The tests consisted in a very simple task: receive the request of the user, perform a SELECT query in a database, and return the raw results back - we tried to keep the tests as similar as possible. The database used was PostgreSQL, located in another virtual machine.

These are the source codes we used for the tests:

// JavaScript
var express = require('express');
var pg = require('pg');

var config = {
  user: 'postgres',
  database: '...',
  password: '...',
  host: '...',
  max: 10,
  idleTimeoutMillis: 30000
};

var app = express();
var pool = new pg.Pool(config);

var query = 'SELECT * FROM testtable;';

function siege(req, res, next) {
    pool.connect(function (err, client, done) {
        if (err) throw err;

        client.query(query, function (err, result) {
            done();
            if (err) throw err;
            res.json(result.rows);
        });
    });
}

app.get('/siege', siege);

app.listen(3000, function () {
  console.log('Example app listening on port 3000!');
});
// php
$connection = pg_connect("host=... dbname=... user=... password=...");
$result = pg_query($connection, "SELECT * FROM testtable");
echo $result;
pg_close($connection);

These are the results:

Result 1 core
1,000 users 1,500 users
Node.js PHP Node.js PHP*
Number of hits 39,000 4,300 2,000 -
Availability (%) 100 95 66 -
Mb. transferred 11 0.06 0.56 -
Transaction rate (t/s) 1,300 148 800 -
Concurrency 655 355 570 -
Longest transfer (s) 0.96 28.14 1.16 -
Shortest transfer (s) 0.08 0.15 0.11 -
Result 4 cores
1,000 users 1,500 users
Node.js PHP Node.js PHP*
Number of hits 55,000 5,100 14,000 -
Availability (%) 100 98 93 -
Mb. transferred 16.02 0.07 4 -
Transaction rate (t/s) 1,800 170 1,700 -
Concurrency 19.6 424 73 -
Longest transfer (s) 0.4 28.16 1 -
Shortest transfer (s) 0 0 0 -
  • Aborted (too many errors)

I really was expecting the opposite result, Node.js seems to be incredibly fast in comparison to PHP for these operations.
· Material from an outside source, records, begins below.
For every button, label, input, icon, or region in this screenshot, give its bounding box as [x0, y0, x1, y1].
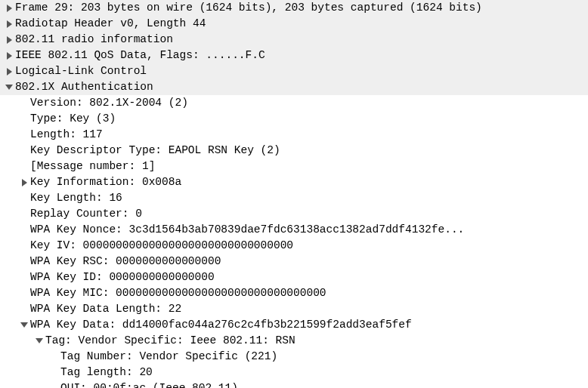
tree-label: WPA Key Data: dd14000fac044a276c2c4fb3b2… [30, 318, 412, 332]
chevron-down-icon[interactable] [35, 338, 44, 343]
tree-leaf-key-len[interactable]: Key Length: 16 [0, 190, 588, 206]
tree-label: WPA Key RSC: 0000000000000000 [30, 254, 221, 269]
tree-leaf-key-desc[interactable]: Key Descriptor Type: EAPOL RSN Key (2) [0, 143, 588, 159]
tree-label: WPA Key ID: 0000000000000000 [30, 270, 215, 285]
tree-leaf-length[interactable]: Length: 117 [0, 127, 588, 143]
chevron-right-icon[interactable] [5, 36, 14, 44]
tree-label: Tag: Vendor Specific: Ieee 802.11: RSN [45, 334, 296, 348]
tree-node-radio-info[interactable]: 802.11 radio information [0, 32, 588, 48]
tree-label: Logical-Link Control [15, 64, 147, 79]
tree-leaf-oui[interactable]: OUI: 00:0f:ac (Ieee 802.11) [0, 380, 588, 388]
tree-node-llc[interactable]: Logical-Link Control [0, 63, 588, 79]
tree-node-tag[interactable]: Tag: Vendor Specific: Ieee 802.11: RSN [0, 333, 588, 349]
tree-leaf-nonce[interactable]: WPA Key Nonce: 3c3d1564b3ab70839dae7fdc6… [0, 222, 588, 238]
tree-label: Radiotap Header v0, Length 44 [15, 17, 206, 31]
chevron-right-icon[interactable] [5, 68, 14, 75]
tree-label: Tag Number: Vendor Specific (221) [60, 350, 277, 364]
chevron-right-icon[interactable] [20, 179, 29, 186]
chevron-right-icon[interactable] [5, 52, 14, 60]
chevron-right-icon[interactable] [5, 5, 14, 12]
tree-label: Length: 117 [30, 128, 103, 142]
tree-label: Version: 802.1X-2004 (2) [30, 96, 188, 110]
tree-leaf-data-len[interactable]: WPA Key Data Length: 22 [0, 301, 588, 317]
tree-label: Replay Counter: 0 [30, 207, 142, 221]
tree-label: WPA Key MIC: 000000000000000000000000000… [30, 286, 326, 300]
tree-leaf-key-rsc[interactable]: WPA Key RSC: 0000000000000000 [0, 254, 588, 269]
tree-leaf-tag-len[interactable]: Tag length: 20 [0, 365, 588, 380]
tree-leaf-type[interactable]: Type: Key (3) [0, 111, 588, 127]
chevron-right-icon[interactable] [5, 20, 14, 28]
tree-leaf-version[interactable]: Version: 802.1X-2004 (2) [0, 95, 588, 111]
tree-leaf-key-id[interactable]: WPA Key ID: 0000000000000000 [0, 269, 588, 285]
tree-node-key-data[interactable]: WPA Key Data: dd14000fac044a276c2c4fb3b2… [0, 317, 588, 333]
tree-node-radiotap[interactable]: Radiotap Header v0, Length 44 [0, 16, 588, 32]
tree-leaf-tag-num[interactable]: Tag Number: Vendor Specific (221) [0, 349, 588, 365]
tree-node-auth[interactable]: 802.1X Authentication [0, 79, 588, 95]
tree-label: Key Information: 0x008a [30, 175, 181, 189]
tree-label: [Message number: 1] [30, 159, 155, 174]
tree-node-frame[interactable]: Frame 29: 203 bytes on wire (1624 bits),… [0, 0, 588, 16]
tree-label: Tag length: 20 [60, 365, 153, 380]
tree-label: IEEE 802.11 QoS Data, Flags: ......F.C [15, 48, 265, 63]
tree-label: WPA Key Nonce: 3c3d1564b3ab70839dae7fdc6… [30, 223, 464, 237]
tree-leaf-key-iv[interactable]: Key IV: 00000000000000000000000000000000 [0, 238, 588, 254]
tree-label: 802.1X Authentication [15, 80, 153, 94]
chevron-down-icon[interactable] [20, 322, 29, 328]
tree-node-key-info[interactable]: Key Information: 0x008a [0, 174, 588, 190]
tree-label: Type: Key (3) [30, 112, 116, 126]
tree-node-qos-data[interactable]: IEEE 802.11 QoS Data, Flags: ......F.C [0, 48, 588, 63]
tree-label: WPA Key Data Length: 22 [30, 302, 181, 316]
tree-label: Key Length: 16 [30, 191, 122, 205]
tree-leaf-key-mic[interactable]: WPA Key MIC: 000000000000000000000000000… [0, 285, 588, 301]
tree-label: Frame 29: 203 bytes on wire (1624 bits),… [15, 1, 482, 15]
tree-label: OUI: 00:0f:ac (Ieee 802.11) [60, 381, 238, 388]
tree-leaf-replay[interactable]: Replay Counter: 0 [0, 206, 588, 222]
chevron-down-icon[interactable] [5, 85, 14, 90]
tree-leaf-msg-num[interactable]: [Message number: 1] [0, 159, 588, 174]
tree-label: 802.11 radio information [15, 32, 173, 47]
tree-label: Key IV: 00000000000000000000000000000000 [30, 239, 293, 253]
tree-label: Key Descriptor Type: EAPOL RSN Key (2) [30, 143, 280, 158]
For the next test, we tried to focus on cpu-intensive operations by running the following algorithm that searches for the first N prime numbers (yes, they could be optimized, but the purpose of the test was to make them cpu-intensive):

// JavaScript
var express = require('express');
var app = express();

app.get('/', function (req, res) {
    function isPrime(num) {
        for (var i = 2; i < num; i++) {
            if (num % i === 0) { return false; }
        }
        return true;
    }

    function display(n) {
        var count = 0;
        for (var i = 3; i < n; i += 2) {
            if (isPrime(i)) { count++; }
        }
        console.log(count);
    }
    display(70000);
    res.json({});
});

app.listen(3000, function () {
  console.log('Example app listening on port 3000!');
});
// php
function isPrime($num) {
    for ($i = 2; $i < $num; $i++) {
        if ($num % $i === 0) { return false; }
    }
    return true;
}

function display($n) {
    $count = 0;
    for ($i = 3; $i < $n; $i += 2) {
        if (isPrime($i)) { $count++; }
    }
    echo $count;
}

display(70000);

My expectations were that PHP would perform much better for this kind of tasks. These were the results:

Result 70,000 numbers 100,000 numbers
Node.js PHP Node.js PHP
Seconds 2 26 2.5 Timed-out after ~33 seconds

I don't know what to think anymore. I guess we are not using PHP.